Reputation: 981
In my program, I receive strings that define a time stamp in milliseconds. Now I need to convert this to a proper date. The solution I found looks something like this:
String aTime = "1365504203.0269";
double t = Double.parseDouble(aTime);
Date date = new Date((long)t*1000);
SimpleDateFormat dateFormatDDMMYYYY = new SimpleDateFormat("dd.MM.yyyy");
SimpleDateFormat dateFormatHHMMssSS = new SimpleDateFormat("HH:mm:ss:SS");
String day = new String(dateFormatHHMMssSS.format(date));
String hour = new String(dateFormatDDMMYYYY.format(date));
System.out.println("The Date: "+day);
System.out.println("The Time: "+hour);
Unfortunately, this removes the accuracy of milliseconds from the time stamp. (I'm not sure if the time is even that accurate as I can hardly think about it anymore.)
Has it gone lost due to double->long conversion, or has it never been there at all?

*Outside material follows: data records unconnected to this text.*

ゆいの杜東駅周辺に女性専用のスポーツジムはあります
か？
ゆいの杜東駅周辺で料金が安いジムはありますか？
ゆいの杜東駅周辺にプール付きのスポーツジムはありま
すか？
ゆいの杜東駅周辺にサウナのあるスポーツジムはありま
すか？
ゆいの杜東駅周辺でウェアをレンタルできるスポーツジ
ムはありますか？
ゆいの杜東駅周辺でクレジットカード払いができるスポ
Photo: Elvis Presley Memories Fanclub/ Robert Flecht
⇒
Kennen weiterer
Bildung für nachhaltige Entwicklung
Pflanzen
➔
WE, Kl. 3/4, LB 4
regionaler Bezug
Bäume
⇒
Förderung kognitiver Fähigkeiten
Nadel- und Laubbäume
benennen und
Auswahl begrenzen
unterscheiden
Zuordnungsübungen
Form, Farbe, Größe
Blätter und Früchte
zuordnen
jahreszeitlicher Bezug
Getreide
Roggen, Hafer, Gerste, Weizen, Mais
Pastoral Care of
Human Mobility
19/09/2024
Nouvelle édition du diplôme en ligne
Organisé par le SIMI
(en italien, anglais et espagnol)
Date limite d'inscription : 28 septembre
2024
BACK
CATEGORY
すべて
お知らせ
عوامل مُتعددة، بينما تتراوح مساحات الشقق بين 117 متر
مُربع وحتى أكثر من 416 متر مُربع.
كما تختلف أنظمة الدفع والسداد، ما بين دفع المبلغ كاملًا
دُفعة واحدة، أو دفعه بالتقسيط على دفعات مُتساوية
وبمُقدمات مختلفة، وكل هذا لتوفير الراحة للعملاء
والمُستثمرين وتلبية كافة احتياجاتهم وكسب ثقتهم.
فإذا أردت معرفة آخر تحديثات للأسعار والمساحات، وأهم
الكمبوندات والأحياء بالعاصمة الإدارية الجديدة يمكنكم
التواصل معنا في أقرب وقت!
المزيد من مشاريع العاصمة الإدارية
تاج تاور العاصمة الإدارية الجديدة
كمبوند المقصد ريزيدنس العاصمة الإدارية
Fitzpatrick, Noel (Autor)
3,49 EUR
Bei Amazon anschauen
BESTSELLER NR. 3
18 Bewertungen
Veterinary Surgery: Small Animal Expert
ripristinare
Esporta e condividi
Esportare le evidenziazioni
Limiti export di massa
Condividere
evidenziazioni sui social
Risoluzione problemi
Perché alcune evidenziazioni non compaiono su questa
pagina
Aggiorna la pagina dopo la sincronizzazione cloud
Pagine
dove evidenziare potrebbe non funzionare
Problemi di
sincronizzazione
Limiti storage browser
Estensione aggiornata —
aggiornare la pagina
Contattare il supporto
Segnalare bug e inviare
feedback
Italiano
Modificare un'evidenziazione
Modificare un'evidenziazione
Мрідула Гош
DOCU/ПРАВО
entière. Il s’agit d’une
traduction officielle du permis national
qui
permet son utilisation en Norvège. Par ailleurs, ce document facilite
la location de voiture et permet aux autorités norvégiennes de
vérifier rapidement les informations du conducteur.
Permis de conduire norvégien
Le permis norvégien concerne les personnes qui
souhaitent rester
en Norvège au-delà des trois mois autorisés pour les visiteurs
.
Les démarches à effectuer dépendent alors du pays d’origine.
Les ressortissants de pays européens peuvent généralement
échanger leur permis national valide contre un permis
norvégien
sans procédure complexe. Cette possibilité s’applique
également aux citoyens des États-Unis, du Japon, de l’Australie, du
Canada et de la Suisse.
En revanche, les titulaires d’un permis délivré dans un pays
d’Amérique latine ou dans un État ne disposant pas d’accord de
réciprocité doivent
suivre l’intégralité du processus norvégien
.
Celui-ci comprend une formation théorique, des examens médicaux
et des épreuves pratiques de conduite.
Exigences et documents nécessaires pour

Any way to workaround this problem?
Upvotes: 0
Views: 169
Reputation: 2461
The problem is in this statement:
Date date = new Date((long)t*1000);
It casts the double
to a long first, thereby truncating the decimal places, and then multiplies by 1000, which just adds three zeros. Try this:
Date date = new Date((long)(t*1000.0));
It uses double
as the data type for multiplication, which moves the decimal places into the integer part, and then makes the decimal place truncating long
conversion.
Using 1000.0
instead of 1000
as the constant forces the constant to be of double
type as well, adding an extra level of certainty that the multiplication will happen with doubles.